Materials provided START
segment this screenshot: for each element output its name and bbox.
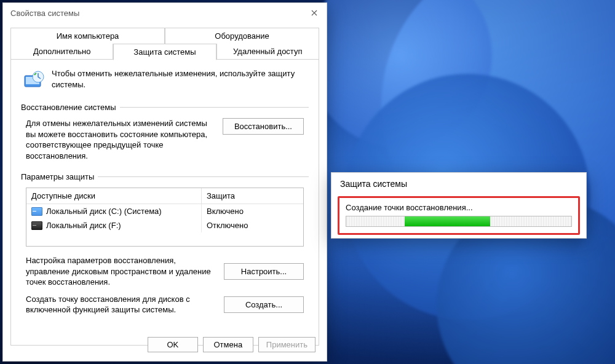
progress-dialog: Защита системы Создание точки восстановл… (331, 172, 587, 239)
system-properties-window: Свойства системы Имя компьютера Оборудов… (2, 2, 327, 362)
restore-group-label: Восстановление системы (21, 103, 309, 112)
progress-highlight: Создание точки восстановления... (338, 196, 580, 235)
disk-table: Доступные диски Защита Локальный диск (C… (26, 188, 304, 247)
disk-status: Включено (202, 204, 303, 218)
configure-button[interactable]: Настроить... (224, 263, 304, 280)
drive-icon (31, 207, 42, 216)
cancel-button[interactable]: Отмена (203, 337, 253, 352)
col-header-protection[interactable]: Защита (202, 188, 303, 204)
window-title: Свойства системы (10, 9, 79, 18)
tab-remote[interactable]: Удаленный доступ (216, 44, 319, 60)
ok-button[interactable]: OK (148, 337, 198, 352)
disk-name: Локальный диск (C:) (Система) (46, 207, 162, 216)
close-icon (311, 10, 317, 16)
system-protection-icon (21, 68, 46, 93)
drive-icon (31, 221, 42, 230)
progress-label: Создание точки восстановления... (346, 203, 572, 212)
progress-bar-fill (405, 216, 490, 226)
tab-computer-name[interactable]: Имя компьютера (10, 28, 165, 44)
params-group-label: Параметры защиты (21, 172, 309, 181)
tab-content: Чтобы отменить нежелательные изменения, … (10, 59, 319, 346)
create-description: Создать точку восстановления для дисков … (26, 294, 216, 315)
configure-description: Настройка параметров восстановления, упр… (26, 255, 216, 288)
title-bar: Свойства системы (3, 3, 327, 23)
disk-name: Локальный диск (F:) (46, 221, 121, 230)
col-header-disks[interactable]: Доступные диски (26, 188, 202, 204)
tab-advanced[interactable]: Дополнительно (10, 44, 113, 60)
table-row[interactable]: Локальный диск (C:) (Система) Включено (26, 204, 303, 218)
restore-button[interactable]: Восстановить... (223, 118, 304, 135)
close-button[interactable] (307, 6, 322, 20)
tab-hardware[interactable]: Оборудование (165, 28, 319, 44)
progress-title: Защита системы (331, 173, 586, 192)
progress-bar (346, 216, 572, 227)
restore-description: Для отмены нежелательных изменений систе… (26, 118, 215, 161)
tab-system-protection[interactable]: Защита системы (113, 44, 216, 60)
create-button[interactable]: Создать... (224, 296, 304, 313)
disk-status: Отключено (202, 218, 303, 232)
apply-button: Применить (258, 337, 315, 352)
intro-text: Чтобы отменить нежелательные изменения, … (52, 68, 309, 93)
table-row[interactable]: Локальный диск (F:) Отключено (26, 218, 303, 232)
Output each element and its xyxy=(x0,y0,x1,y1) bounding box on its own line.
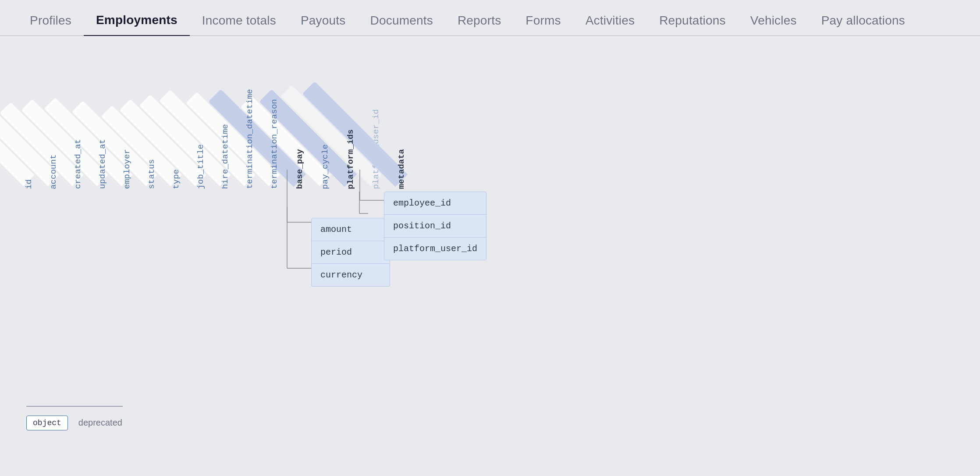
nav-income-totals[interactable]: Income totals xyxy=(190,0,288,36)
legend-deprecated-label: deprecated xyxy=(78,418,122,428)
nav-forms[interactable]: Forms xyxy=(513,0,573,36)
nav-profiles[interactable]: Profiles xyxy=(18,0,84,36)
legend: object deprecated xyxy=(26,406,123,430)
platform-ids-employee-id: employee_id xyxy=(384,192,486,215)
base-pay-currency: currency xyxy=(312,264,390,286)
nav-bar: Profiles Employments Income totals Payou… xyxy=(0,0,980,36)
nav-reputations[interactable]: Reputations xyxy=(647,0,738,36)
nav-activities[interactable]: Activities xyxy=(573,0,647,36)
platform-ids-platform-user-id: platform_user_id xyxy=(384,238,486,260)
nav-payouts[interactable]: Payouts xyxy=(288,0,358,36)
nav-vehicles[interactable]: Vehicles xyxy=(738,0,809,36)
legend-object-badge: object xyxy=(26,416,68,430)
platform-ids-position-id: position_id xyxy=(384,215,486,238)
base-pay-period: period xyxy=(312,241,390,264)
legend-divider xyxy=(26,406,123,407)
nav-reports[interactable]: Reports xyxy=(445,0,513,36)
col-metadata[interactable]: metadata xyxy=(389,49,414,189)
nav-documents[interactable]: Documents xyxy=(358,0,445,36)
nav-employments[interactable]: Employments xyxy=(84,0,190,36)
base-pay-subfields: amount period currency xyxy=(311,218,390,287)
nav-pay-allocations[interactable]: Pay allocations xyxy=(809,0,917,36)
base-pay-amount: amount xyxy=(312,218,390,241)
main-content: id account created_at updated_at employe… xyxy=(0,36,980,452)
platform-ids-subfields: employee_id position_id platform_user_id xyxy=(384,192,486,260)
Materials provided END
-- To do --
Only the lines from the line that contains "Output each element" through the end of the entries are to be written out, exactly and without pictures, both ends included.

-- Exercise response --
Output each element and its xyxy=(x0,y0,x1,y1) bounding box on its own line.
nav-income-totals[interactable]: Income totals xyxy=(190,0,288,36)
legend-deprecated-label: deprecated xyxy=(78,418,122,428)
nav-forms[interactable]: Forms xyxy=(513,0,573,36)
nav-profiles[interactable]: Profiles xyxy=(18,0,84,36)
legend: object deprecated xyxy=(26,406,123,430)
platform-ids-employee-id: employee_id xyxy=(384,192,486,215)
base-pay-currency: currency xyxy=(312,264,390,286)
nav-bar: Profiles Employments Income totals Payou… xyxy=(0,0,980,36)
nav-reputations[interactable]: Reputations xyxy=(647,0,738,36)
nav-activities[interactable]: Activities xyxy=(573,0,647,36)
platform-ids-platform-user-id: platform_user_id xyxy=(384,238,486,260)
nav-payouts[interactable]: Payouts xyxy=(288,0,358,36)
nav-vehicles[interactable]: Vehicles xyxy=(738,0,809,36)
legend-object-badge: object xyxy=(26,416,68,430)
platform-ids-position-id: position_id xyxy=(384,215,486,238)
base-pay-period: period xyxy=(312,241,390,264)
legend-divider xyxy=(26,406,123,407)
nav-reports[interactable]: Reports xyxy=(445,0,513,36)
col-metadata[interactable]: metadata xyxy=(389,49,414,189)
nav-documents[interactable]: Documents xyxy=(358,0,445,36)
nav-employments[interactable]: Employments xyxy=(84,0,190,36)
base-pay-subfields: amount period currency xyxy=(311,218,390,287)
nav-pay-allocations[interactable]: Pay allocations xyxy=(809,0,917,36)
base-pay-amount: amount xyxy=(312,218,390,241)
main-content: id account created_at updated_at employe… xyxy=(0,36,980,452)
platform-ids-subfields: employee_id position_id platform_user_id xyxy=(384,192,486,260)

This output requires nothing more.